---------- Exercise data

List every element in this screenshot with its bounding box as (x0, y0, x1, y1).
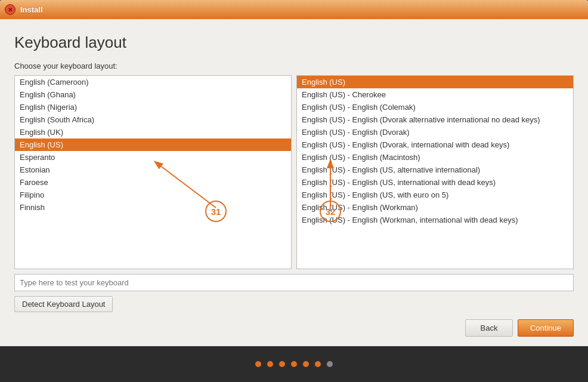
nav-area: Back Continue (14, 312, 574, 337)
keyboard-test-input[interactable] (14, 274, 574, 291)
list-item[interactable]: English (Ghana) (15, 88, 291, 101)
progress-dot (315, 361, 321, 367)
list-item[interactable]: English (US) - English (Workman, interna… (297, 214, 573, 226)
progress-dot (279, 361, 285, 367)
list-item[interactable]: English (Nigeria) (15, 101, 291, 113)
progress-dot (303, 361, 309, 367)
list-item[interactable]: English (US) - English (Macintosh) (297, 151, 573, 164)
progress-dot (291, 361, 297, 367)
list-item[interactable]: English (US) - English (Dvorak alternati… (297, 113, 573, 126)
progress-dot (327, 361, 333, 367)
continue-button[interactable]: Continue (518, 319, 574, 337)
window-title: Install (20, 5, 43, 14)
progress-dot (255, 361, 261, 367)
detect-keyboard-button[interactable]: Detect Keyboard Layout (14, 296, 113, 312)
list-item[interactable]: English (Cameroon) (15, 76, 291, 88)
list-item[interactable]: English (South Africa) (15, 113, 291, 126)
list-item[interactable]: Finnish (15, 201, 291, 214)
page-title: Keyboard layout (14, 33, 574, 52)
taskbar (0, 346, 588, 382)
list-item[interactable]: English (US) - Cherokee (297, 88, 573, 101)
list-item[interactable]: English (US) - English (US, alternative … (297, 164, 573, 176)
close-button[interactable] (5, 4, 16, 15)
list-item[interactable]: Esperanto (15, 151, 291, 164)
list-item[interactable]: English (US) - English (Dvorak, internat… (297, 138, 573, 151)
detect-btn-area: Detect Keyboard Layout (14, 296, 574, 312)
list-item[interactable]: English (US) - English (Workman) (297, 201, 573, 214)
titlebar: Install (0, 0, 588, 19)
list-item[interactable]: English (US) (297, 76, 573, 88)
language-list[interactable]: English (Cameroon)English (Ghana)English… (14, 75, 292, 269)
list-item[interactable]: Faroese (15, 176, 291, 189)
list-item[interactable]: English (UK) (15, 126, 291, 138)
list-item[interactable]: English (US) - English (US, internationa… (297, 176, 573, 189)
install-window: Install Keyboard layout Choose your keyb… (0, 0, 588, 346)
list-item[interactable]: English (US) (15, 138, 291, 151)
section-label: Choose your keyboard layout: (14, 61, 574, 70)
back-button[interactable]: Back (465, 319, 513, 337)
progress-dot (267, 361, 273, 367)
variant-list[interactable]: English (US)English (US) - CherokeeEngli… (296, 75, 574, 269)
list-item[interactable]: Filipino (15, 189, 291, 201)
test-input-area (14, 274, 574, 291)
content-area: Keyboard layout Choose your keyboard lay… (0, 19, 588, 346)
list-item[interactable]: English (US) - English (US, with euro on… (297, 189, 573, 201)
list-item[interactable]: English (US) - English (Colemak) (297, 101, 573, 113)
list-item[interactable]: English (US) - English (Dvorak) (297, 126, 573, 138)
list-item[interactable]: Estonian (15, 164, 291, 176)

--------------------

- What you need to do: Although the records contain pictures, transcribe only their text, exactly as written.

- Solution:
List every element in this screenshot with its bounding box as (x0, y0, x1, y1).
nav-area: Back Continue (14, 312, 574, 337)
keyboard-test-input[interactable] (14, 274, 574, 291)
list-item[interactable]: English (Ghana) (15, 88, 291, 101)
progress-dot (315, 361, 321, 367)
list-item[interactable]: English (US) - English (Workman, interna… (297, 214, 573, 226)
progress-dot (279, 361, 285, 367)
list-item[interactable]: English (Nigeria) (15, 101, 291, 113)
progress-dot (303, 361, 309, 367)
list-item[interactable]: English (US) - English (Macintosh) (297, 151, 573, 164)
progress-dot (291, 361, 297, 367)
list-item[interactable]: English (US) - English (Dvorak alternati… (297, 113, 573, 126)
progress-dot (327, 361, 333, 367)
continue-button[interactable]: Continue (518, 319, 574, 337)
window-title: Install (20, 5, 43, 14)
progress-dot (255, 361, 261, 367)
detect-keyboard-button[interactable]: Detect Keyboard Layout (14, 296, 113, 312)
list-item[interactable]: English (Cameroon) (15, 76, 291, 88)
list-item[interactable]: English (South Africa) (15, 113, 291, 126)
list-item[interactable]: Finnish (15, 201, 291, 214)
page-title: Keyboard layout (14, 33, 574, 52)
taskbar (0, 346, 588, 382)
list-item[interactable]: English (US) - Cherokee (297, 88, 573, 101)
list-item[interactable]: English (US) - English (US, alternative … (297, 164, 573, 176)
close-button[interactable] (5, 4, 16, 15)
list-item[interactable]: Esperanto (15, 151, 291, 164)
list-item[interactable]: English (US) - English (Dvorak, internat… (297, 138, 573, 151)
detect-btn-area: Detect Keyboard Layout (14, 296, 574, 312)
list-item[interactable]: English (US) - English (Workman) (297, 201, 573, 214)
titlebar: Install (0, 0, 588, 19)
list-item[interactable]: English (US) (297, 76, 573, 88)
language-list[interactable]: English (Cameroon)English (Ghana)English… (14, 75, 292, 269)
list-item[interactable]: Faroese (15, 176, 291, 189)
list-item[interactable]: English (UK) (15, 126, 291, 138)
list-item[interactable]: English (US) - English (US, internationa… (297, 176, 573, 189)
install-window: Install Keyboard layout Choose your keyb… (0, 0, 588, 346)
list-item[interactable]: English (US) (15, 138, 291, 151)
section-label: Choose your keyboard layout: (14, 61, 574, 70)
back-button[interactable]: Back (465, 319, 513, 337)
progress-dot (267, 361, 273, 367)
variant-list[interactable]: English (US)English (US) - CherokeeEngli… (296, 75, 574, 269)
list-item[interactable]: Filipino (15, 189, 291, 201)
test-input-area (14, 274, 574, 291)
content-area: Keyboard layout Choose your keyboard lay… (0, 19, 588, 346)
list-item[interactable]: English (US) - English (US, with euro on… (297, 189, 573, 201)
list-item[interactable]: English (US) - English (Colemak) (297, 101, 573, 113)
list-item[interactable]: English (US) - English (Dvorak) (297, 126, 573, 138)
list-item[interactable]: Estonian (15, 164, 291, 176)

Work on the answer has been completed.